Por: Antonio Alfaro 13 enero

Bendita suerte, manoseada suerte, mentada suerte, traicionera suerte. Invocada en exceso, se había vuelto excusa en Alajuelense. “No hemos tenido suerte”, decía Farinha. “Nos ha faltado suerte”, decía Benito Floro.

Si un día se depende de la suerte y al siguiente también, quizás el problema no está en la indomable fuerza del azar, por más que los técnicos no destaparan el tema de fondo.

Confesado así mi recelo cuando todo se suele atribuir a la fortuna, debo decir que, esta vez, Alajuelense la necesita para pelearle el título a Saprissa y Herediano.

11 contra 11 no hay grandes diferencias. Ahora que los dirigentes rojinegros entendieron que la gramilla híbrida y las mascotas remozadas no ganan cetros, reforzaron la oncena manuda con inteligencia, sin despilfarros ni desequilibrios.
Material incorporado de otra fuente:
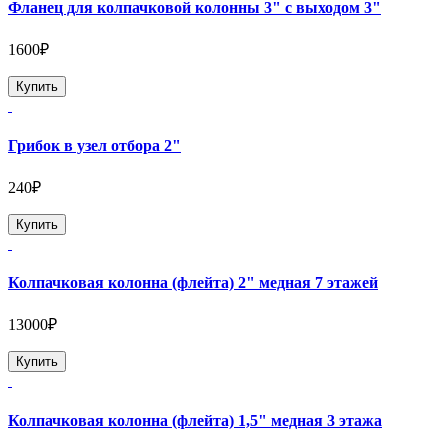
Фланец для колпачковой колонны 3" с выходом 3"
1600₽
Купить
Грибок в узел отбора 2"
240₽
Купить
Колпачковая колонна (флейта) 2" медная 7 этажей
13000₽
Купить
Колпачковая колонна (флейта) 1,5" медная 3 этажа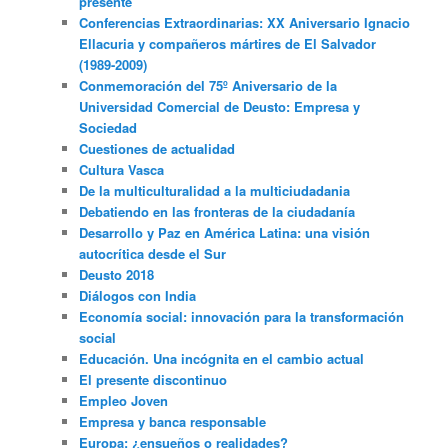
presente”
Conferencias Extraordinarias: XX Aniversario Ignacio
Ellacuria y compañeros mártires de El Salvador
(1989-2009)
Conmemoración del 75º Aniversario de la
Universidad Comercial de Deusto: Empresa y
Sociedad
Cuestiones de actualidad
Cultura Vasca
De la multiculturalidad a la multiciudadania
Debatiendo en las fronteras de la ciudadanía
Desarrollo y Paz en América Latina: una visión
autocrítica desde el Sur
Deusto 2018
Diálogos con India
Economía social: innovación para la transformación
social
Educación. Una incógnita en el cambio actual
El presente discontinuo
Empleo Joven
Empresa y banca responsable
Europa: ¿ensueños o realidades?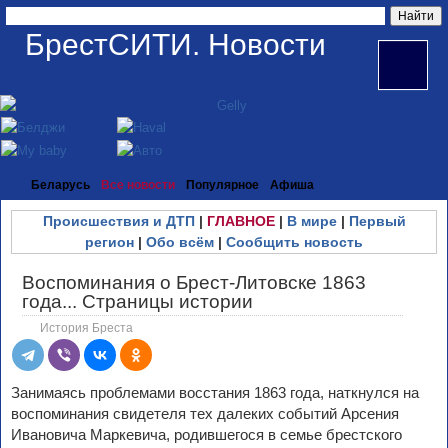
БрестСИТИ. Новости
Беларусь
Все новости
Популярное
Афиша
Происшествия и ДТП
|
ГЛАВНОЕ
|
В мире
|
Первый
регион
|
Обо всём
|
Сообщить новость
Воспоминания о Брест-Литовске 1863
года... Страницы истории
История Бреста
Занимаясь проблемами восстания 1863 года, наткнулся на
воспоминания свидетеля тех далеких событий Арсения
Ивановича Маркевича, родившегося в семье брестского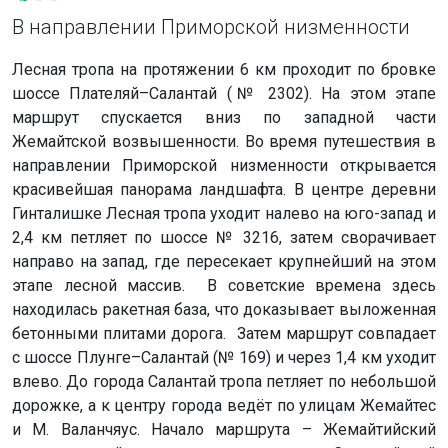
В направлении Приморской низменности
Лесная тропа на протяжении 6 км проходит по бровке
шоссе Плателяй–Салантай (№ 2302). На этом этапе
маршрут спускается вниз по западной части
Жемайтской возвышенности. Во время путешествия в
направлении Приморской низменности открывается
красивейшая панорама ландшафта. В центре деревни
Гинталишке Лесная тропа уходит налево на юго-запад и
2,4 км петляет по шоссе № 3216, затем сворачивает
направо на запад, где пересекает крупнейший на этом
этапе лесной массив. В советские времена здесь
находилась ракетная база, что доказывает выложенная
бетонными плитами дорога. Затем маршрут совпадает
с шоссе Плунге–Салантай (№ 169) и через 1,4 км уходит
влево. До города Салантай тропа петляет по небольшой
дорожке, а к центру города ведёт по улицам Жемайтес
и М. Валанчяус. Начало маршрута – Жемайтийский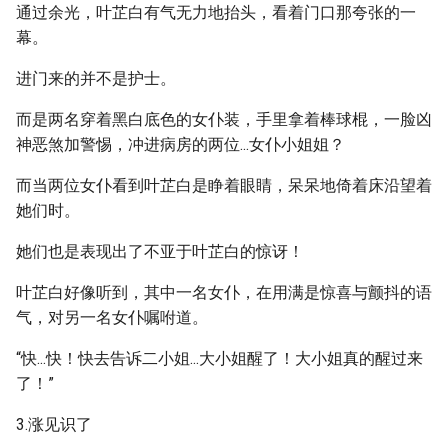
通过余光，叶芷白有气无力地抬头，看着门口那夸张的一
幕。
进门来的并不是护士。
而是两名穿着黑白底色的女仆装，手里拿着棒球棍，一脸凶
神恶煞加警惕，冲进病房的两位...女仆小姐姐？
而当两位女仆看到叶芷白是睁着眼睛，呆呆地倚着床沿望着
她们时。
她们也是表现出了不亚于叶芷白的惊讶！
叶芷白好像听到，其中一名女仆，在用满是惊喜与颤抖的语
气，对另一名女仆嘱咐道。
“快...快！快去告诉二小姐...大小姐醒了！大小姐真的醒过来
了！”
3.涨见识了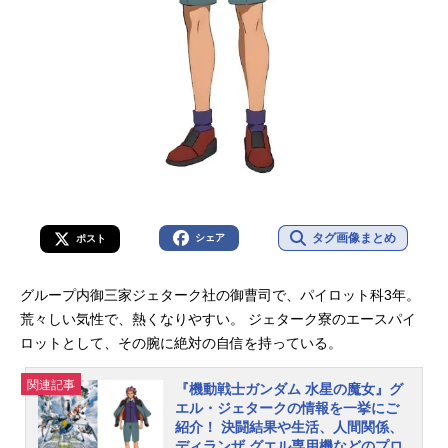
リネは別で自分の部屋があります。
食べたカップやゴミがそこかしこに
あり、片付いてはいません...
タグ画像まとめ
シェア
ポスト
グループ内御三家ジェターク社の御曹司で、パイロット科3年。
荒々しい気性で、熱くなりやすい。 ジェターク寮のエースパイ
ロットとして、その腕に絶対の自信を持っている。
関連記事
『機動戦士ガンダム 水星の魔女』グ
エル・ジェタークの情報を一挙にご
紹介！ 決闘結果や生活、人間関係、
ディランザ グエル専用機などのプロ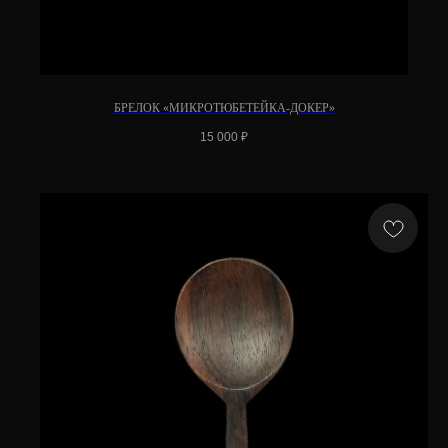
БРЕЛОК «МИКРОТЮБЕТЕЙКА-ДОКЕР»
15 000
₽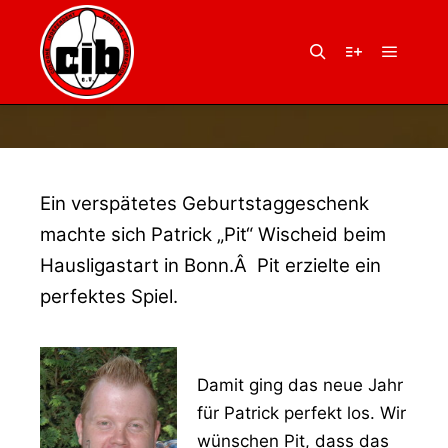
20. Januar 2015
von
Balu
PERFEKT!
Hauptm
Suchen
Weitere Infor
Ein verspätetes Geburtstaggeschenk
machte sich Patrick „Pit“ Wischeid beim
Hausligastart in Bonn.Â Pit erzielte ein
perfektes Spiel.
Damit ging das neue Jahr
für Patrick perfekt los. Wir
wünschen Pit, dass das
Un defensa (el panameño Roberto Chen), dos volantes de marca (José Miguel Cubero y el hondureño Garrido), un creativo (el también catracho Alex López), un compañero en ataque para McDonald (el hondureño Róger Rojas), más la aparente recuperación de Allen Guevara (nada desequilibrante en los últimos tiempos) y unos fichajes pendientes hacen de la alineación manuda una propuesta respetable.

Aclaración: no olvidé al volante creativo Freddy Álvarez, pero siendo blando escribiré “sin comentarios” ante un fichaje con algunas libras de más, justo para un torneo que no da tiempo de tomar impulso (se inició hace una semana y ya vamos por la tercera fecha).

Mientras aparece el repatriado de Perú, la Liga ya muestra un equipo competitivo con tan solo un pequeño inconveniente: sus estelares no tienen derecho ni a un mal resfrío.

Conformen asomen las lesiones, los amonestados y el cansancio propio del trajín domingo-miércoles-domingo, Saprissa y Herediano tendrán más recursos a disposición. Alajuelense, en cambio, necesita un ángel de la guarda que libre de todo mal a su dupla McDonald-Rojas y demás estelares, entre los que ya no figuran Pemberton y Chen, por lesión.

Necesita suerte, no hay duda, pero al menos ya no depende solo de ella, de aquella manoseada y barata suerte.